Book Review: The Statistical Probability of Love at First Sight

The Statistical Probability of Love at First Sight
By Jennifer E. Smith
January 2, 2012
Poppy
Hardcover
Author’s Website
Order from Amazon

Who would have guessed that four minutes could change everything?

Today should be one of the worst days of seventeen-year-old Hadley Sullivan’s life. She’s stuck at JFK, late to her father’s second wedding, which is taking place in London and involves a soon to be step-mother that Hadley’s never even met. Then she meets the perfect boy in the airport’s cramped waiting area. His name is Oliver, he’s British, and he’s in seat 18C. Hadley’s in 18A.
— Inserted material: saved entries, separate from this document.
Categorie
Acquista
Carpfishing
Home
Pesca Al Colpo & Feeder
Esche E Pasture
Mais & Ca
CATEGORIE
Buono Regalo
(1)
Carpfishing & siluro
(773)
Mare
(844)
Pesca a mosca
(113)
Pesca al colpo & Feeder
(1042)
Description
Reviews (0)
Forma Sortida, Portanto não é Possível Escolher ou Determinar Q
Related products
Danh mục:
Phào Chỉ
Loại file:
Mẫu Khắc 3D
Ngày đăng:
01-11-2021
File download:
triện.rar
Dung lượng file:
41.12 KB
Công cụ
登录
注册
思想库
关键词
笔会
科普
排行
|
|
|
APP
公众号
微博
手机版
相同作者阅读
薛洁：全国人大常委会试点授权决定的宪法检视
Twists of fate and quirks of timing play out in this thoughtful novel about family connections, second chances and first loves. Set over a 24-hour-period, Hadley and Oliver’s story will make you believe that true love finds you when you’re least expecting it.

THE REVIEW:

I was excited about this book from the moment I heard about it, yet it still took me a week to pick it up after it’s release. Pity, considering that one week was much longer than the 24 hours it took me to devour this book; which, if I had my way, I would have finished  in one sitting. In the end, the timing the book took to read from start to finish was appropriate, as the story itself also takes place in 24 hours.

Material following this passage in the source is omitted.